What I found it particularly intriguing was the way he concluded the article: “Viewed from the coast, it was neither self-erasing nor defeated. It was like a warm beacon in an otherwise dark, haunted place,” citing KKAA’s project in Minami-Sanriku, a town in northern Japan that was devastated by the 3.11 disaster in 2011.
In the 1990s, I began to use the expression "defeated architecture" or "weak architecture," and nowadays I’m often asked if our big architectural work, V&A at Dundee for example, is at all defeated. In the 1990s, I criticized form-centered architecture of my predecessors and coined the expression "defeated architecture." I used the word defeated upon my understanding of what was expected from KKAA’s work, facing with the period of post-industrialization and the society of rapid-aging and low birth rate. Based on this idea, we designed V&A as if we were the cheerleaders for Scotland, having learned that they were searching a new identity that would cross the boundary of a nation. Armed with architecture, we wanted to energize and enliven Scotland in our way, and I could feel a great level of enthusiasm arising from all the people in the project. Given a unique site adjacent to the river, we sought strength that could stand firmly in the dynamic nature, while defying usual and conspicuous square-ish buildings. What we achieved finally was a particle and a rhythm that would form the basis of cliffs commonly seen in Scotland.

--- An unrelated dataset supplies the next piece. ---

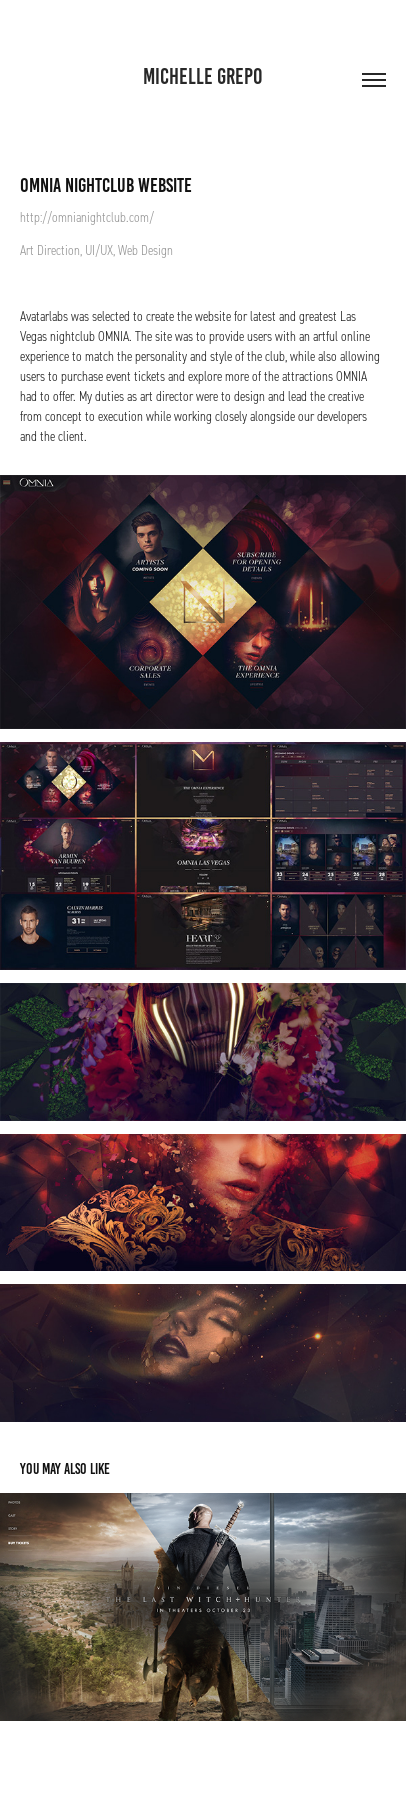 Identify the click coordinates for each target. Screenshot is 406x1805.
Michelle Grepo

For us, V&A is certainly a new step forward, but I haven’t found a word yet to explain. So far, I’m telling people that we aim to architecture-ize the nature, instead of naturalize the architecture as our predecessors had attempted. It’s difficult to articulate, but I wanted to look ahead and design something that could indicate the future of our path. I needed to grow out of the defeated mood of the ‘90s to seek positively how the post-3.11 era should be, placing emphasis on locations and non-Tokyo regions. Nikil might have realized from our conversation that I was trying to figure out the course of our time we live, and gave me the word “beacon,” and thanks to him I found courage to move forward.